======== Data for this exercise ========
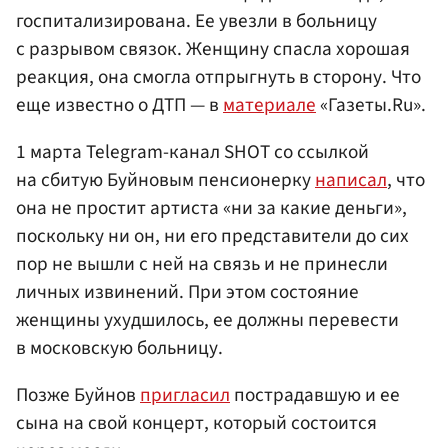
госпитализирована. Ее увезли в больницу
с разрывом связок. Женщину спасла хорошая
реакция, она смогла отпрыгнуть в сторону. Что
еще известно о ДТП — в
материале
«Газеты.Ru».
1 марта Telegram-канал SHOT со ссылкой
на сбитую Буйновым пенсионерку
написал
, что
она не простит артиста «ни за какие деньги»,
поскольку ни он, ни его представители до сих
пор не вышли с ней на связь и не принесли
личных извинений. При этом состояние
женщины ухудшилось, ее должны перевести
в московскую больницу.
Позже Буйнов
пригласил
пострадавшую и ее
сына на свой концерт, который состоится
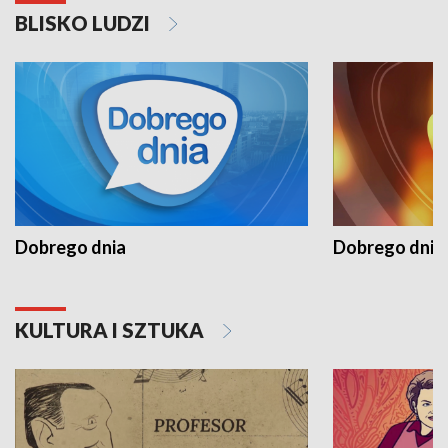
BLISKO LUDZI
Dobrego dnia
Dobrego dnia 
KULTURA I SZTUKA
========
§ **Assignment**
Exactly the lines from the one with "с разрывом связок. Женщину спасла хорошая" through the end of the records are to be repeated, both ends included, and pictures are to be omitted.

§ **Your solution**
с разрывом связок. Женщину спасла хорошая
реакция, она смогла отпрыгнуть в сторону. Что
еще известно о ДТП — в
материале
«Газеты.Ru».
1 марта Telegram-канал SHOT со ссылкой
на сбитую Буйновым пенсионерку
написал
, что
она не простит артиста «ни за какие деньги»,
поскольку ни он, ни его представители до сих
пор не вышли с ней на связь и не принесли
личных извинений. При этом состояние
женщины ухудшилось, ее должны перевести
в московскую больницу.
Позже Буйнов
пригласил
пострадавшую и ее
сына на свой концерт, который состоится
BLISKO LUDZI
Dobrego dnia
Dobrego dnia 
KULTURA I SZTUKA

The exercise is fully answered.